Moving building was `easy part' as couple settles into labor of love

March 11, 2007|By Sandy Alexander | Sandy Alexander,sun reporter

Denise Bowman said that the first night she went to sleep in her three-story Victorian house on Twelve Hills Road in Clarksville, she was most impressed with one thing - silence.

Considering the house is about 200 years old and was hauled over three miles of highway, farm fields and suburban yards to its new location a year ago, she was expecting some settling sounds or some country noises from outside. She thought just maybe she would hear a ghost.

"It's wonderful," Denise said. "It's peaceful. You expect to hear the wind or creaks and noises, but it's just quiet. It's solid."

The house that once stood at the corner of Route 108 and Ten Oaks Road in Clarksville has been through a lot in the past decades, from having been divided into offices to being ransacked by thieves while it stood empty to being relocated by truck to its new spot when Denise, 37, and her husband Glenn, 36, decided to save it from demolition.

Two weeks ago, the couple made the house into a home again for the first time in at least 40 years when they moved their furniture, clothes, coffee mugs and beloved boxer Murphy from their townhouse near Columbia.

"It's always felt like we belong," Denise said. "She's happy that we saved her."

Having spent the past year getting the house into livable shape, Denise said without hesitation, "The move was the easy part."

The first job was to have professionals build a new foundation, which gave the Bowmans a large, full-height basement that they are using as a workshop.

Then, the couple had a new roof, central heat and air, plumbing and electrical systems installed.

Friends and family helped demolish interior walls that were put up when the house was used as offices, including a dental practice.

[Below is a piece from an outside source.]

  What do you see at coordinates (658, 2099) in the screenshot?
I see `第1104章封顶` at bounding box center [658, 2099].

The couple added kitchen appliances, removed a wall to make a large master bedroom and installed a new bathroom on the main floor.

Glenn has done a lot of the construction work himself and with help from friends. He has been searching salvage shops for doors, wavy glass for the windows, lighting fixtures and other old pieces that fit with the house.

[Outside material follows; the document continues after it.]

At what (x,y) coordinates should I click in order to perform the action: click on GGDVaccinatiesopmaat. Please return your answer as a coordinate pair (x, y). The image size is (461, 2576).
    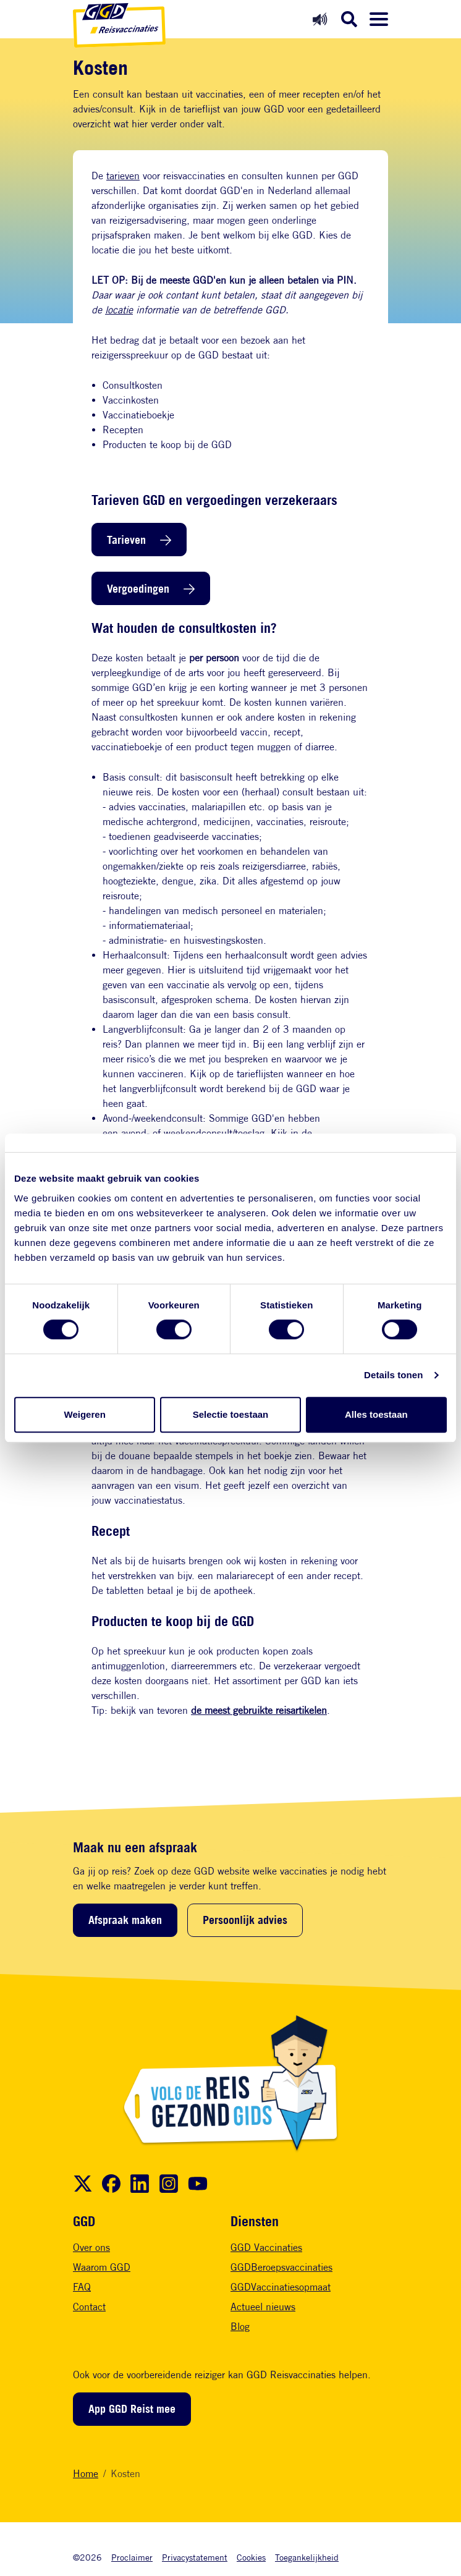
    Looking at the image, I should click on (280, 2287).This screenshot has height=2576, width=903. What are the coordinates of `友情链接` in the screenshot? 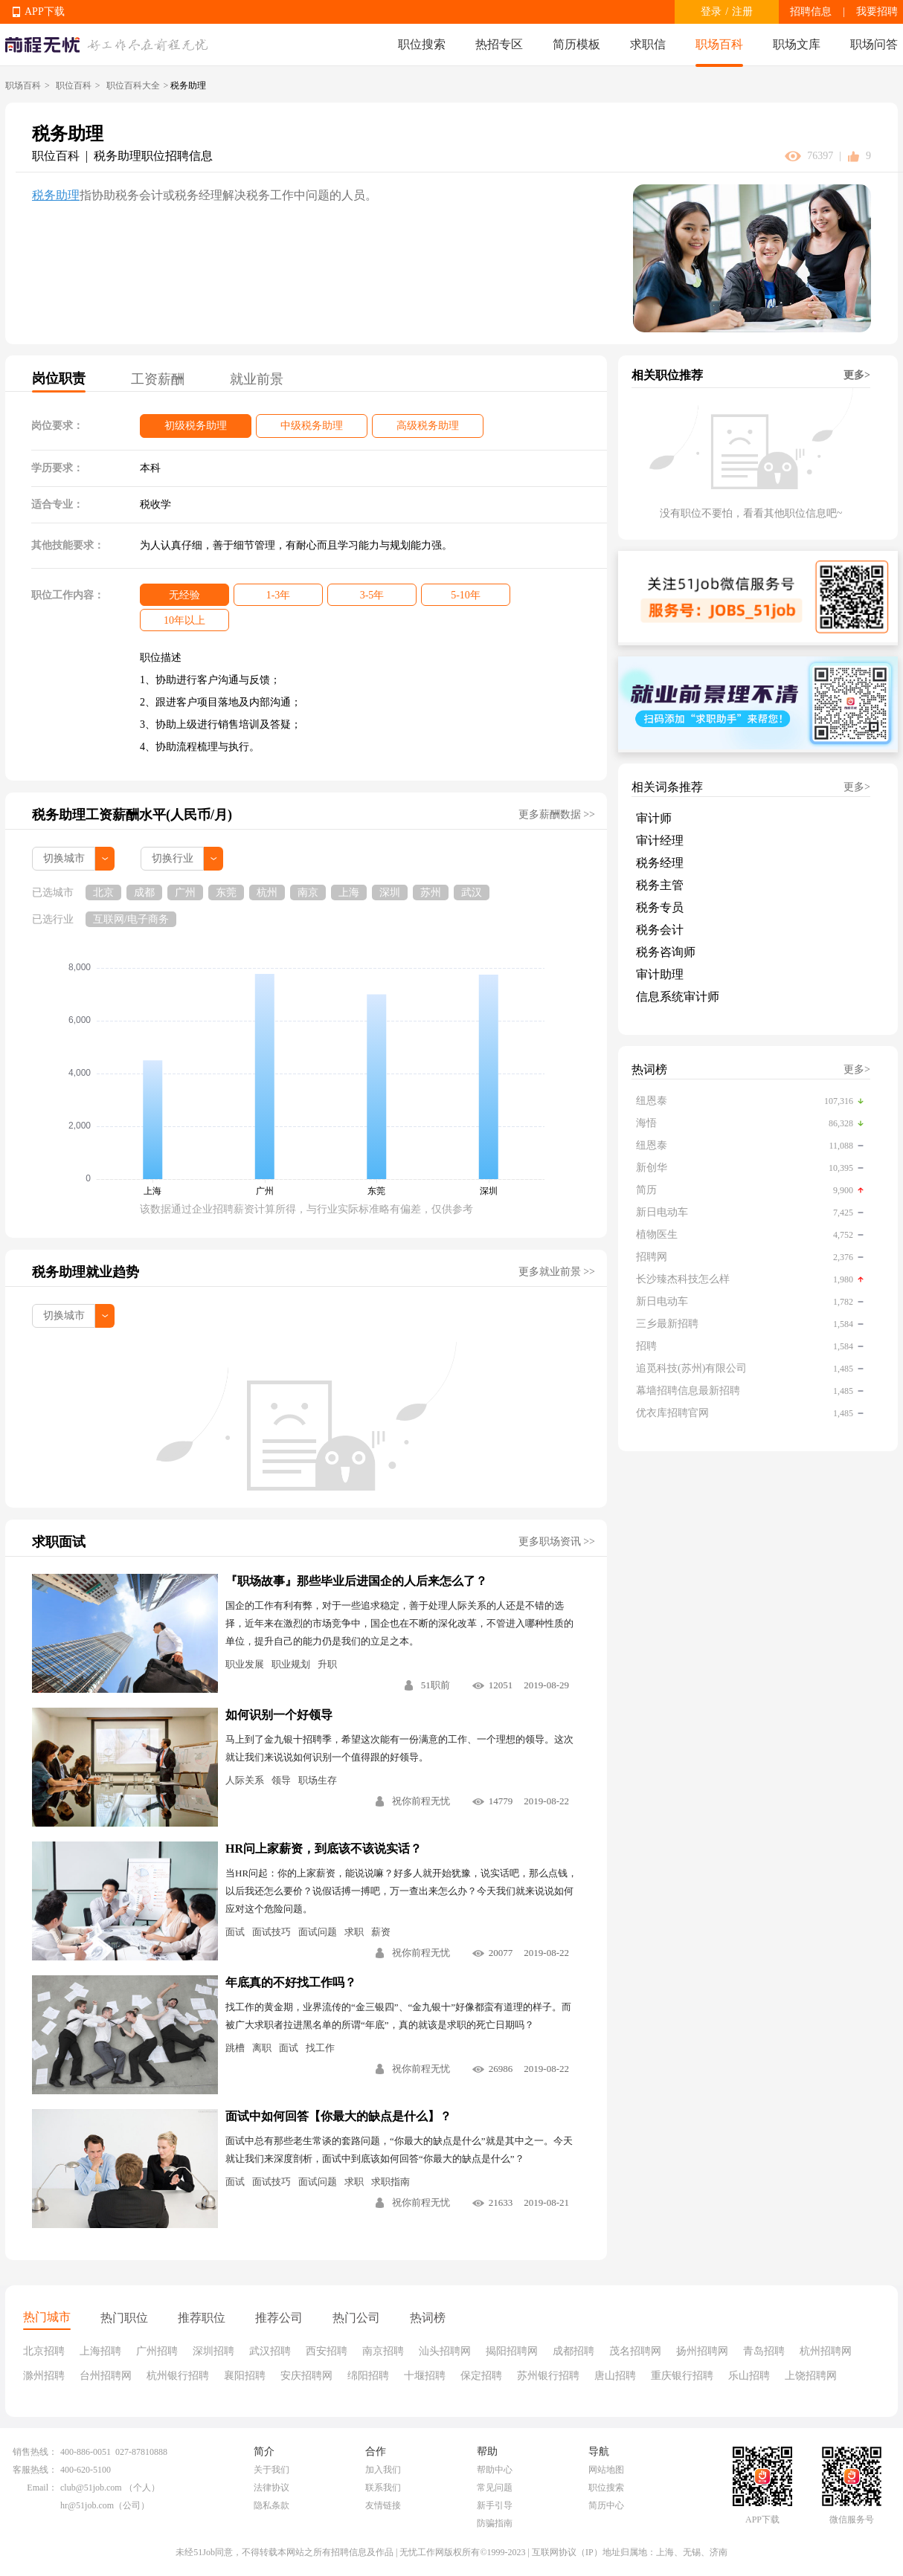 It's located at (383, 2505).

"We're really trying to keep the integrity of the old house," Denise said. "We want to keep it in the style it was built in."

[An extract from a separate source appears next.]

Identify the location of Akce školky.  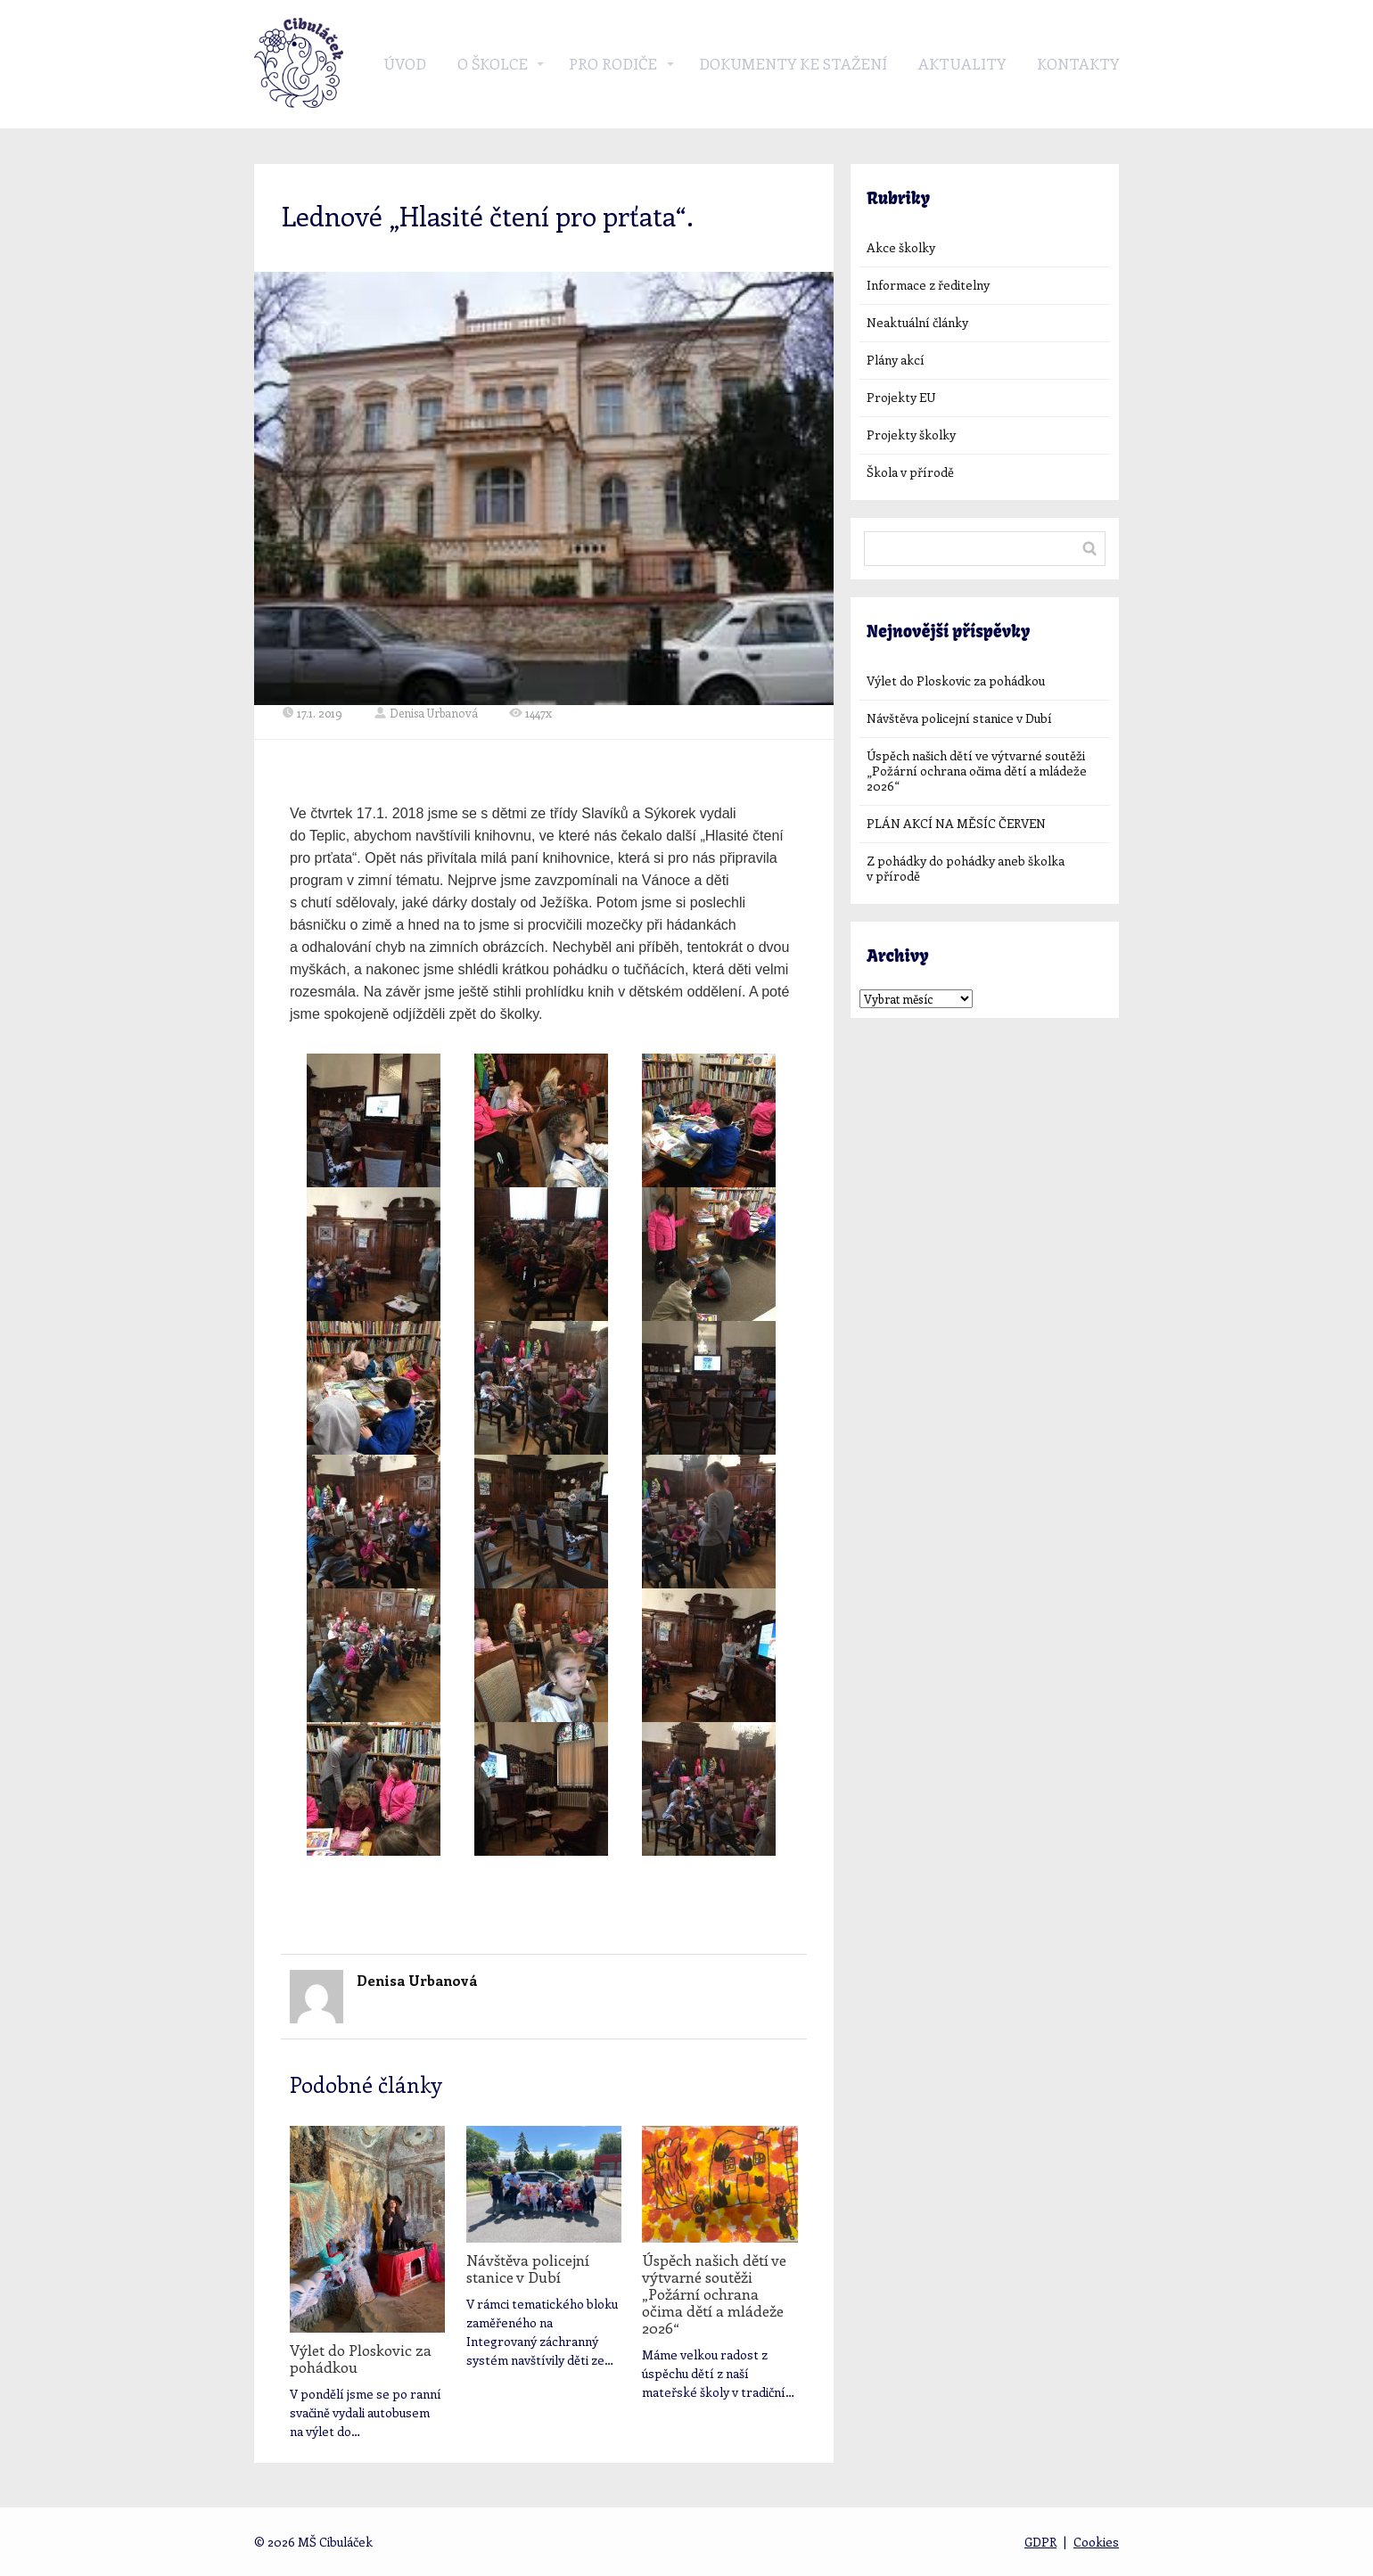
(901, 247).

The couple found a piece of walnut banister and a wood newel post to replace the pieces that were taken by thieves before they bought the house. They also tracked down a replacement for the large wooden front door that was pilfered, although the new one has hinges on the wrong side, so the door knocker faces inward for now.

"I do spend as much time doing research and finding the materials as doing the project," Glenn said.

Denise has been learning about construction too, chipping away plaster to reveal a brick chimney in the kitchen and happily receiving a paint stripper as a Christmas gift from her husband.

Glenn, a lighting designer, and Denise, catering director for Linwoods restaurant in Owings Mills, now have computers running in their home offices. They have one wood-burning fireplace and steps up to their back door.

They also have a long way to go.

"We'll be living with plaster dust for 10 years," Glenn said.

The couple want to restore the plaster walls and ceilings, a job that promises to take a significant investment of money and expertise. They also plan to refinish the wood floors and repair the tall front windows.

Replacing the front porch - which was removed before the house was relocated - is a priority, as is a detached garage.

"We want to make the outside presentable first," Denise said. "That's real important."

The first floor is also an area of focus, "just so we can have people over," she said.

The couple said their house draws attention from people who remember when it stood along the Clarksville Pike, where an auto sales lot is quickly taking shape.

In the Twelve Hills area, "people still drive by just to check on the house," Glenn said.

Meanwhile, its new tenants are remaining cheerful despite the dust, temporary furnishings and the years of work to be done.

"There is so much to do," Denise said looking around the first floor. But then she smiled and added, "It's all right. We'll get there."